> WORK REQUEST:
In the data below, give the number of lines that contain the word "October". Nothing else is needed.

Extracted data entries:
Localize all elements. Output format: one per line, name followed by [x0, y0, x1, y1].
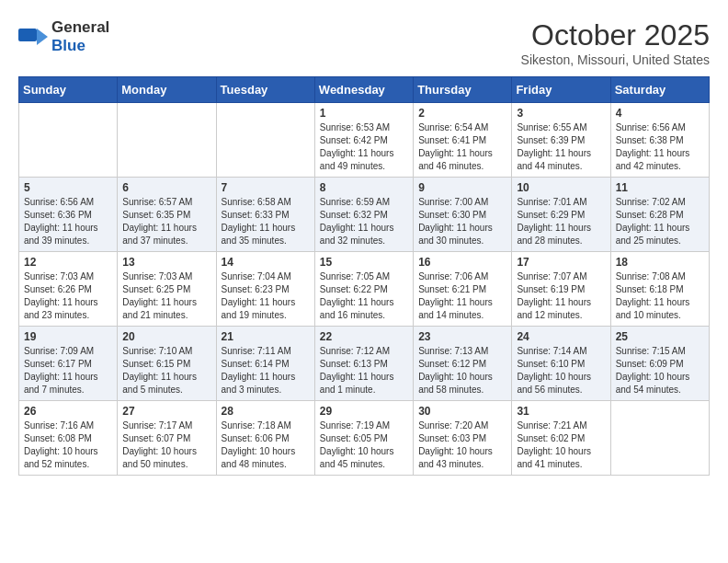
day-info: Sunrise: 7:10 AM Sunset: 6:15 PM Dayligh…	[122, 345, 210, 396]
page-header: General Blue October 2025 Sikeston, Miss…	[18, 18, 710, 67]
day-info: Sunrise: 6:59 AM Sunset: 6:32 PM Dayligh…	[320, 196, 408, 247]
calendar-day-cell: 19Sunrise: 7:09 AM Sunset: 6:17 PM Dayli…	[19, 327, 118, 401]
day-info: Sunrise: 7:11 AM Sunset: 6:14 PM Dayligh…	[222, 345, 310, 396]
day-number: 15	[320, 256, 408, 269]
day-number: 20	[122, 330, 210, 343]
logo-general: General	[51, 18, 109, 36]
day-number: 1	[320, 107, 408, 120]
calendar-day-cell	[216, 103, 314, 178]
calendar-day-cell: 3Sunrise: 6:55 AM Sunset: 6:39 PM Daylig…	[512, 103, 610, 178]
calendar-week-row: 26Sunrise: 7:16 AM Sunset: 6:08 PM Dayli…	[19, 401, 710, 476]
calendar-day-cell: 17Sunrise: 7:07 AM Sunset: 6:19 PM Dayli…	[512, 252, 610, 327]
day-info: Sunrise: 7:19 AM Sunset: 6:05 PM Dayligh…	[320, 419, 408, 471]
calendar-day-cell: 9Sunrise: 7:00 AM Sunset: 6:30 PM Daylig…	[414, 178, 512, 252]
calendar-day-cell	[118, 103, 216, 178]
calendar-day-cell: 24Sunrise: 7:14 AM Sunset: 6:10 PM Dayli…	[512, 327, 610, 401]
day-number: 12	[24, 256, 112, 269]
day-info: Sunrise: 7:03 AM Sunset: 6:25 PM Dayligh…	[122, 270, 210, 322]
calendar-day-cell: 7Sunrise: 6:58 AM Sunset: 6:33 PM Daylig…	[216, 178, 314, 252]
weekday-header: Friday	[512, 77, 610, 103]
day-info: Sunrise: 7:13 AM Sunset: 6:12 PM Dayligh…	[418, 345, 506, 396]
calendar-day-cell	[610, 401, 709, 476]
month-title: October 2025	[521, 18, 710, 52]
day-number: 6	[122, 181, 210, 194]
day-info: Sunrise: 6:54 AM Sunset: 6:41 PM Dayligh…	[418, 121, 506, 173]
day-number: 2	[418, 107, 506, 120]
day-info: Sunrise: 7:02 AM Sunset: 6:28 PM Dayligh…	[616, 196, 704, 247]
calendar-header-row: SundayMondayTuesdayWednesdayThursdayFrid…	[19, 77, 710, 103]
day-number: 26	[24, 405, 112, 418]
calendar-week-row: 19Sunrise: 7:09 AM Sunset: 6:17 PM Dayli…	[19, 327, 710, 401]
day-info: Sunrise: 7:16 AM Sunset: 6:08 PM Dayligh…	[24, 419, 112, 471]
calendar-day-cell	[19, 103, 118, 178]
calendar-day-cell: 13Sunrise: 7:03 AM Sunset: 6:25 PM Dayli…	[118, 252, 216, 327]
calendar-day-cell: 16Sunrise: 7:06 AM Sunset: 6:21 PM Dayli…	[414, 252, 512, 327]
day-number: 7	[222, 181, 310, 194]
day-number: 4	[616, 107, 704, 120]
title-block: October 2025 Sikeston, Missouri, United …	[521, 18, 710, 67]
day-info: Sunrise: 7:03 AM Sunset: 6:26 PM Dayligh…	[24, 270, 112, 322]
day-number: 30	[418, 405, 506, 418]
calendar-day-cell: 21Sunrise: 7:11 AM Sunset: 6:14 PM Dayli…	[216, 327, 314, 401]
day-number: 23	[418, 330, 506, 343]
calendar-day-cell: 29Sunrise: 7:19 AM Sunset: 6:05 PM Dayli…	[314, 401, 413, 476]
calendar-day-cell: 22Sunrise: 7:12 AM Sunset: 6:13 PM Dayli…	[314, 327, 413, 401]
day-info: Sunrise: 7:04 AM Sunset: 6:23 PM Dayligh…	[222, 270, 310, 322]
day-number: 10	[517, 181, 605, 194]
day-info: Sunrise: 7:21 AM Sunset: 6:02 PM Dayligh…	[517, 419, 605, 471]
day-number: 11	[616, 181, 704, 194]
day-info: Sunrise: 7:12 AM Sunset: 6:13 PM Dayligh…	[320, 345, 408, 396]
calendar-day-cell: 15Sunrise: 7:05 AM Sunset: 6:22 PM Dayli…	[314, 252, 413, 327]
day-number: 8	[320, 181, 408, 194]
day-info: Sunrise: 7:05 AM Sunset: 6:22 PM Dayligh…	[320, 270, 408, 322]
calendar-day-cell: 2Sunrise: 6:54 AM Sunset: 6:41 PM Daylig…	[414, 103, 512, 178]
day-info: Sunrise: 7:08 AM Sunset: 6:18 PM Dayligh…	[616, 270, 704, 322]
calendar-day-cell: 27Sunrise: 7:17 AM Sunset: 6:07 PM Dayli…	[118, 401, 216, 476]
logo-icon	[18, 27, 48, 47]
calendar-day-cell: 26Sunrise: 7:16 AM Sunset: 6:08 PM Dayli…	[19, 401, 118, 476]
calendar-week-row: 5Sunrise: 6:56 AM Sunset: 6:36 PM Daylig…	[19, 178, 710, 252]
day-number: 3	[517, 107, 605, 120]
day-number: 31	[517, 405, 605, 418]
day-number: 19	[24, 330, 112, 343]
weekday-header: Thursday	[414, 77, 512, 103]
weekday-header: Tuesday	[216, 77, 314, 103]
calendar-day-cell: 20Sunrise: 7:10 AM Sunset: 6:15 PM Dayli…	[118, 327, 216, 401]
calendar-week-row: 1Sunrise: 6:53 AM Sunset: 6:42 PM Daylig…	[19, 103, 710, 178]
calendar-day-cell: 10Sunrise: 7:01 AM Sunset: 6:29 PM Dayli…	[512, 178, 610, 252]
day-info: Sunrise: 7:06 AM Sunset: 6:21 PM Dayligh…	[418, 270, 506, 322]
day-number: 27	[122, 405, 210, 418]
calendar-day-cell: 1Sunrise: 6:53 AM Sunset: 6:42 PM Daylig…	[314, 103, 413, 178]
day-info: Sunrise: 7:15 AM Sunset: 6:09 PM Dayligh…	[616, 345, 704, 396]
calendar-day-cell: 31Sunrise: 7:21 AM Sunset: 6:02 PM Dayli…	[512, 401, 610, 476]
day-number: 24	[517, 330, 605, 343]
location-title: Sikeston, Missouri, United States	[521, 52, 710, 67]
calendar-day-cell: 18Sunrise: 7:08 AM Sunset: 6:18 PM Dayli…	[610, 252, 709, 327]
calendar-day-cell: 4Sunrise: 6:56 AM Sunset: 6:38 PM Daylig…	[610, 103, 709, 178]
day-number: 18	[616, 256, 704, 269]
day-info: Sunrise: 7:18 AM Sunset: 6:06 PM Dayligh…	[222, 419, 310, 471]
day-number: 25	[616, 330, 704, 343]
calendar-table: SundayMondayTuesdayWednesdayThursdayFrid…	[18, 76, 710, 476]
calendar-day-cell: 8Sunrise: 6:59 AM Sunset: 6:32 PM Daylig…	[314, 178, 413, 252]
calendar-day-cell: 28Sunrise: 7:18 AM Sunset: 6:06 PM Dayli…	[216, 401, 314, 476]
weekday-header: Monday	[118, 77, 216, 103]
day-info: Sunrise: 6:55 AM Sunset: 6:39 PM Dayligh…	[517, 121, 605, 173]
calendar-day-cell: 5Sunrise: 6:56 AM Sunset: 6:36 PM Daylig…	[19, 178, 118, 252]
day-number: 21	[222, 330, 310, 343]
svg-marker-1	[37, 29, 48, 45]
weekday-header: Saturday	[610, 77, 709, 103]
weekday-header: Sunday	[19, 77, 118, 103]
day-number: 22	[320, 330, 408, 343]
day-number: 29	[320, 405, 408, 418]
day-info: Sunrise: 7:09 AM Sunset: 6:17 PM Dayligh…	[24, 345, 112, 396]
day-number: 13	[122, 256, 210, 269]
day-info: Sunrise: 7:07 AM Sunset: 6:19 PM Dayligh…	[517, 270, 605, 322]
calendar-day-cell: 23Sunrise: 7:13 AM Sunset: 6:12 PM Dayli…	[414, 327, 512, 401]
day-info: Sunrise: 7:01 AM Sunset: 6:29 PM Dayligh…	[517, 196, 605, 247]
calendar-day-cell: 14Sunrise: 7:04 AM Sunset: 6:23 PM Dayli…	[216, 252, 314, 327]
calendar-day-cell: 11Sunrise: 7:02 AM Sunset: 6:28 PM Dayli…	[610, 178, 709, 252]
day-info: Sunrise: 6:58 AM Sunset: 6:33 PM Dayligh…	[222, 196, 310, 247]
day-info: Sunrise: 7:17 AM Sunset: 6:07 PM Dayligh…	[122, 419, 210, 471]
logo-blue: Blue	[51, 37, 85, 54]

> ANSWER BOX:
3